Diego nodded, tapping his phone screen and unlocking it. He showed the other two a dirt road he’d found that would lead them to a marker he’d left on Google Maps, a small grouping of rocks on the Reventazón banks that seemed tall enough to be climbable. It was difficult to tell if these boulders would be any good from a single two dimensional image. All they had to go off on were the small contours of shadow the pixels showed, but of course shadows could mean anything. They could mean a large rock without any discernible holds, could mean simply that the time of day the photo was taken was just so that the shadows were larger than normal, or could mean success and something worthy of a boulderer’s time.
“Oh yeah, I saw these,” said Caro. “They look like they might be something.”
Jota nodded, finished up his beer, looked at the others’ nearly empty bottles and got up to get a third round, firmly ignoring Diego’s protests. They sat in silence for a moment as Caro looked through his phone, zooming in and out on the various markers Diego had left for himself.
“There’s a chance we find something. One of the girls at the gym is from here and she mentioned seeing tall rocks.”
Diego nodded, breathed out nervously, crossed his fingers, and reached for his phone back.
“I still think we need to leave soon.”
“You’re right, I don’t want to be out there after dark too much.”
“No?”
“I mean, if we have to, fine, but I don’t know, creepy night,” said Caro, taking a final swig of her beer and grimacing slightly at the still lukewarm bitterness of a beer that’s been opened too long.
“You’ve never had a problem with that before,” said Diego.
Caro nodded.
“I know, I’m just nervous, I guess.”
“Nervous about what?” Asked Jota as he sat back down.
“Beer?” Asked Diego.
“Oh the guy said he’d bring them over,” Jota said. He turned to look at Caro and nodded for her to continue.
“Just the river.”
“Okay.”
“It’s creepy. You guys didn’t feel, like, watched earlier today?”
“I mean yeah, but that’s normal,” said Jota. “Like evolution, you know?”
“What?” Asked Diego.
“Like it’s a river, its where predators drink water,” he said leaning back in his chair as if having proven a point.
“So?” Asked Caro.
“So we all evolved to get anxious and nervous around one. High alert. The ones that didn’t had the shit kicked out of them by like a saber toothed tiger or whatever.”

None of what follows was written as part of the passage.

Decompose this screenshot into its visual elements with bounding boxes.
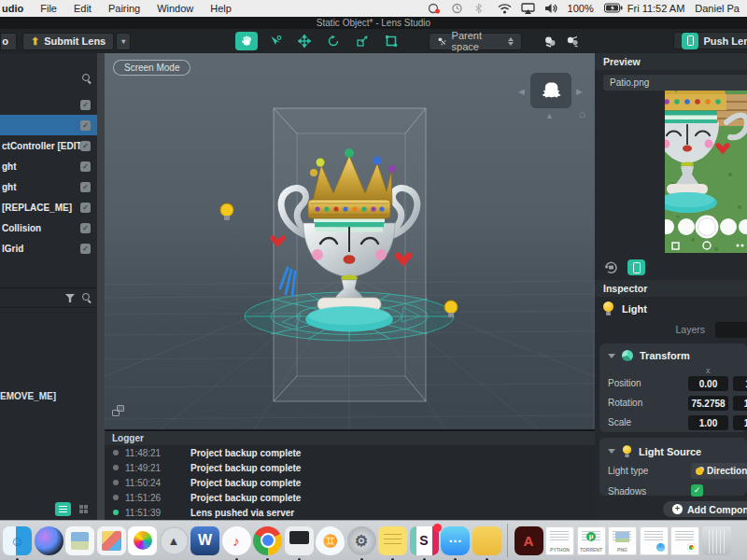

“I guess that makes sense,” said Caro.
“Is this about something else?” Asked Jota.
“No, I just haven’t ever felt so paranoid before,” she said. “it’s stupid.”
“It’s the Llorona thing, right?”
“No,” said Caro.
“That’s a thing?” Asked Diego.
“It’s not,” said Jota.
An older man in shorts and a friendly beer belly peaking from a tattered polo shirt walked over to their table, three opened beers balanced on a tray.
“It so is,” said Caro.
“She’s just freaked because some chick at the gym told her to be careful about this stupid—”
“Fucking stop, dude,” said Caro.
“Alright, fine, it’s a thing in like,” Jota paused as the waiter placed his beer in front of him. “Thanks. In like the sense that it’s a legend. No one’s ever seen it. It doesn’t exist.”
“Then why all the stories?”
“Everyone’s read the Bible, doesn’t mean it’s true.”
“I’ve seen her.”
The three looked up. The old man was standing, arms crossed low over his stomach, a serious look on his face.
“You three out here looking for her?” He asked.
“No,” said Diego. “We’re here for vacation and we think one of our friends decided not to come because she was scared she’d see her.”
The old man nodded.
“You saw her?” Asked Jota, but the old man only raised an eyebrow and looked down at the floor. “Was she crying?”
Jota immediately caught a glance from Caro, who gave him a “no shit” sort of look that made him snicker and nod.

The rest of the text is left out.